Bij de SGP valt zelfs te constateren dat de ideologische tegenpolen nagenoeg volledig ontzien worden in hun interrupties: GroenLinks, D66 en DENK worden gezamenlijk slechts tweemaal geïnterrumpeerd.

De laatste mogelijke verklaring voor de verdeling van interrupties over de verschillende partijen is dat politieke partijen zich proberen te profileren en positioneren ten opzichte van electorale concurrenten. Partijen die zogezegd uit dezelfde electorale vijver vissen leggen meer scherpte aan de dag in onderlinge interrupties dan ten opzichte van ideologische

43 tegenhangers. Naar aanleiding van tabel 6.2 gaat deze bewering op voor partijen als de PVV, de SP, het CDA, de ChristenUnie, de SGP en DENK.

Bij de PVV gaat het merendeel van de interrupties naar de VVD, de PvdA en de SP. De PVV en de VVD vertonen overeenkomsten van standpunten met betrekking tot het integratiedebat en voeren een concurrentiestrijd uit in de rechts-autoritaire ruimte. De PvdA vormt voor de PVV de contrast-partij, waarbij zij zich onbegrensd kan profileren door te wijzen op de historie van gevoerd beleid door PvdA bewindslieden. Met betrekking tot de SP zijn er ideologisch grote verschillen, maar zit er overlap in het electoraat van beide partijen.

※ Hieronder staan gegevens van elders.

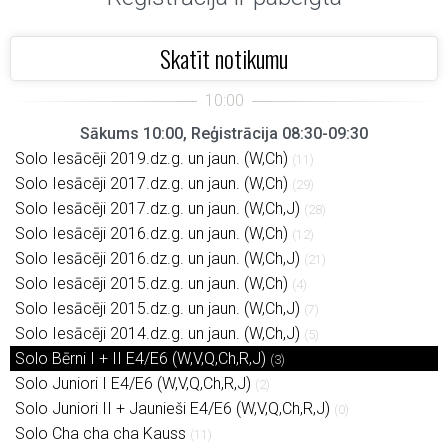
Skatīt notikumu
Sākums 10:00, Reģistrācija 08:30-09:30
Solo Iesācēji 2019.dz.g. un jaun. (W,Ch)
(11)
Solo Iesācēji 2017.dz.g. un jaun. (W,Ch)
(29)
Solo Iesācēji 2017.dz.g. un jaun. (W,Ch,J)
(28)
Solo Iesācēji 2016.dz.g. un jaun. (W,Ch)
(12)
Solo Iesācēji 2016.dz.g. un jaun. (W,Ch,J)
(21)
Solo Iesācēji 2015.dz.g. un jaun. (W,Ch)
(4)
Solo Iesācēji 2015.dz.g. un jaun. (W,Ch,J)
(7)
Solo Iesācēji 2014.dz.g. un jaun. (W,Ch,J)
(5)
Solo Bērni I + II E4/E6 (W,V,Q,Ch,R,J)
(3)
Solo Juniori I E4/E6 (W,V,Q,Ch,R,J)
(2)
Solo Juniori II + Jaunieši E4/E6 (W,V,Q,Ch,R,J)
(0)
Solo Cha cha cha Kauss
(11)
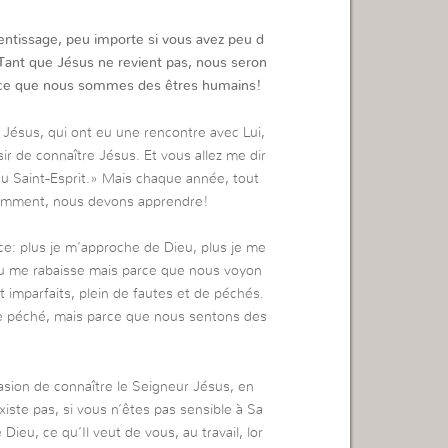
tissage, peu importe si vous avez peu d
ant que Jésus ne revient pas, nous seron
arce que nous sommes des êtres humains!
t Jésus, qui ont eu une rencontre avec Lui,
isir de connaître Jésus. Et vous allez me dir
é du Saint-Esprit.» Mais chaque année, tout
stamment, nous devons apprendre!
ence: plus je m’approche de Dieu, plus je me
 ou me rabaisse mais parce que nous voyon
 imparfaits, plein de fautes et de péchés.
e péché, mais parce que nous sentons des
sion de connaître le Seigneur Jésus, en
xiste pas, si vous n’êtes pas sensible à Sa
ieu, ce qu’Il veut de vous, au travail, lor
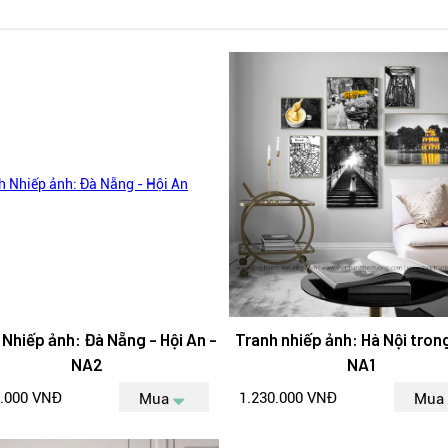
 Nhiếp ảnh: Đà Nẵng - Hội An -
Tranh nhiếp ảnh: Hà Nội trong
NA2
NA1
0.000 VNĐ
1.230.000 VNĐ
Mua
Mua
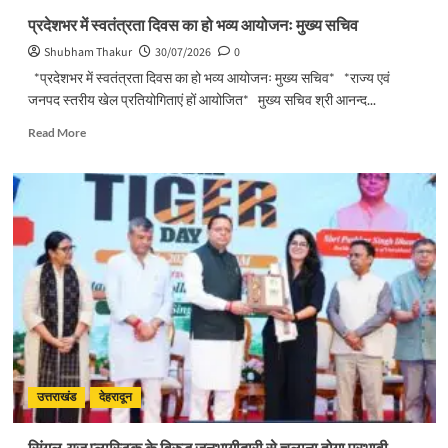
प्रदेशभर में स्वतंत्रता दिवस का हो भव्य आयोजनः मुख्य सचिव
Shubham Thakur
30/07/2026
0
*प्रदेशभर में स्वतंत्रता दिवस का हो भव्य आयोजनः मुख्य सचिव* *राज्य एवं
जनपद स्तरीय खेल प्रतियोगिताएं हों आयोजित* मुख्य सचिव श्री आनन्द...
Read
Read More
more
about
प्रदेशभर
में
स्वतंत्रता
दिवस
का
हो
भव्य
आयोजनः
मुख्य
सचिव
उत्तराखंड
देहरादून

Een van de meest interessante uitkomsten van de telling van interrupties is te zien bij de christelijke partijen. Hoewel deze partijen overduidelijk grote ideologische tegenstanders hebben in partijen als D66 en GroenLinks, zijn het aantal onderlinge interrupties opvallend. Het CDA is voor partijen als de CU en de SGP een favoriet om te interrumperen. Bij het CDA zie je juist een groot aantal interrupties – in vergelijking tot een partij als de SP – richting de SGP.

Als laatste de partij DENK. Dit is één van de meest interessante partijen in dit onderzoek, zoals ook al uit de analyse van de positionering is gebleken. Leden van deze partij besteedden vrijwel al hun interrupties aan vier partijen: VVD, PvdA, PVV en SP. De interrupties richting de VVD en PvdA vallen voor het grootste deel te verklaren door hun regeringsdeelname, en de interrupties richting de PVV vanuit ideologische tegenstellingen. Interrupties op de SP, alsmede richting PvdA, zouden dan kunnen worden verklaard door te wijzen op electorale concurrentie. Bij DENK speelt echter nog een ander element van politiek voeren. Woordvoerders van de SP en de PvdA – en later ook van de VVD – op het integratiedossier hebben een gemengde etnische achtergrond. De interrupties van DENK-Kamerleden zijn in hun geval vaak een persoonlijke aanval gericht op “het ontmaskeren” van de betreffende Kamerleden. Dat DENK deze tactiek inzet voor electoraal gewin valt moeilijk te weerleggen. Het is echter de vorm die anders is: de electorale concurrentie wordt niet op inhoud beslecht, maar door middel van persoonlijke aanvallen.